You can’t rely on just firewalls and anti-virus to provide needed visibility into your network activity. You need to deploy a range of security controls to detect cyber attacks, because there is no single technology that can detect all of the threats targeting your retail network.

We designed the USM platform to give you detailed insight into malicious activity across your network without breaking your budget. It unifies diverse security controls deployed in the network and on specific systems.

This unified approach overcomes the challenge of lack of resources to deploy, configure, and maintain the diverse controls you need. AlienVault’s focus on ease of use and deployment makes it the perfect fit for IT teams to deploy retail cyber security threat detection capabilities.

AlienVault USM builds in five essential security technologies into the USM platform, all configured and managed from a single console:

• Asset Discovery
• Vulnerability Assessment
• Intrusion Detection
• Behavioral Monitoring
• SIEM (Security Information and Event Management)

Delivers Continuous Monitoring & Analytics

Many retail organizations lack the resources or understanding of the need to regularly monitor their network and analyze the results.

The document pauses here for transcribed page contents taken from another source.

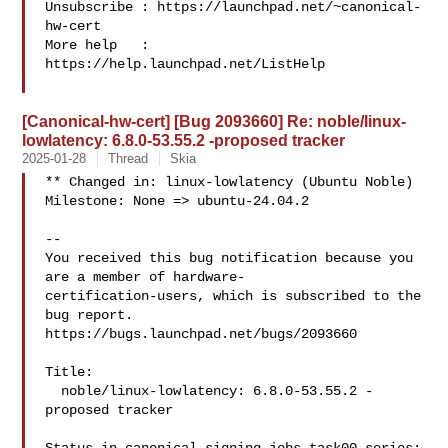
Unsubscribe : https://launchpad.net/~canonical-
hw-cert

More help   : 
https://help.launchpad.net/ListHelp

[Canonical-hw-cert] [Bug 2093660] Re: noble/linux-
lowlatency: 6.8.0-53.55.2 -proposed tracker
2025-01-28
Thread
Skia
** Changed in: linux-lowlatency (Ubuntu Noble)

Milestone: None => ubuntu-24.04.2

-- 

You received this bug notification because you 
are a member of hardware-

certification-users, which is subscribed to the 
bug report.

https://bugs.launchpad.net/bugs/2093660

Title:

  noble/linux-lowlatency: 6.8.0-53.55.2 -
proposed tracker
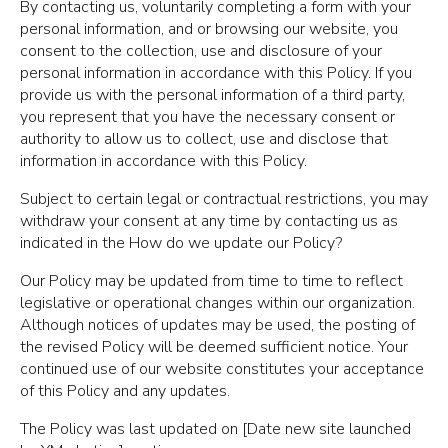
By contacting us, voluntarily completing a form with your
personal information, and or browsing our website, you
consent to the collection, use and disclosure of your
personal information in accordance with this Policy. If you
provide us with the personal information of a third party,
you represent that you have the necessary consent or
authority to allow us to collect, use and disclose that
information in accordance with this Policy.
Subject to certain legal or contractual restrictions, you may
withdraw your consent at any time by contacting us as
indicated in the How do we update our Policy?
Our Policy may be updated from time to time to reflect
legislative or operational changes within our organization.
Although notices of updates may be used, the posting of
the revised Policy will be deemed sufficient notice. Your
continued use of our website constitutes your acceptance
of this Policy and any updates.
The Policy was last updated on [Date new site launched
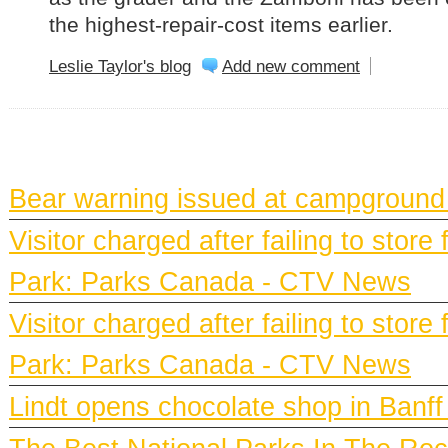
the highest-repair-cost items earlier.
Leslie Taylor's blog
Add new comment
BANFF NEWS
Bear warning issued at campground
Visitor charged after failing to stor
Park: Parks Canada - CTV News
Visitor charged after failing to stor
Park: Parks Canada - CTV News
Lindt opens chocolate shop in Ban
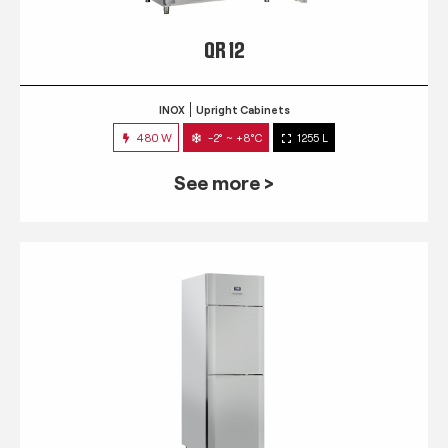
QR 12
INOX
Upright Cabinets
480 W
-2° ~ +8°C
1255 L
See more >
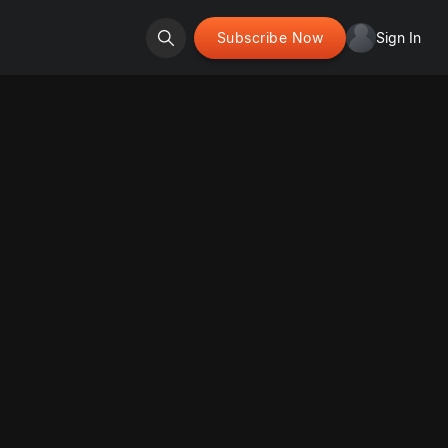
Subscribe Now
Sign In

Yet, because of the highly valuable data within your network, you need to continuously monitor your network activity to detect malicious content and behavior.

The enormous volume of security event data generated in real-time by devices and applications across the network can quickly overwhelm any IT organization. Manual analysis of the gigabytes or terabytes of log data for Indicators of Compromise (IoCs) is virtually impossible, yet many retail data security teams have no way to try to link events from across their network.

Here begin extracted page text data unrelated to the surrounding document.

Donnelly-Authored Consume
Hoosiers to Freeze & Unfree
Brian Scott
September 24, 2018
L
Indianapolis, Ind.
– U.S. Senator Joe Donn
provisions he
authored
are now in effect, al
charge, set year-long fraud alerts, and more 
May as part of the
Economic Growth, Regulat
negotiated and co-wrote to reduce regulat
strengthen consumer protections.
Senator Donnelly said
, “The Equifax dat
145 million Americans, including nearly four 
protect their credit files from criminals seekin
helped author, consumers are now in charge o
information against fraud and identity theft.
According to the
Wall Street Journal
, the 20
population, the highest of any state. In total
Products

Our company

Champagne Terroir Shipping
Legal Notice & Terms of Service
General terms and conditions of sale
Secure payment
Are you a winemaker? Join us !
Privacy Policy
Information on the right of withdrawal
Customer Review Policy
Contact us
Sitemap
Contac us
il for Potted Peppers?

The AlienVault USM platform solves this problem with its automatic, continuous monitoring and analysis. Its powerful correlation engine links seemingly unrelated events from across your retail network and alerts you to what the most significant threats are in your retail network, right now.

The USM platform contains thousands of pre-built correlation directives that continuously analyze event data to identify potential security threats in your network. USM automatically detects and links behavior patterns found in disparate yet related events generated across different types of assets, putting the critical information you need at your fingertips.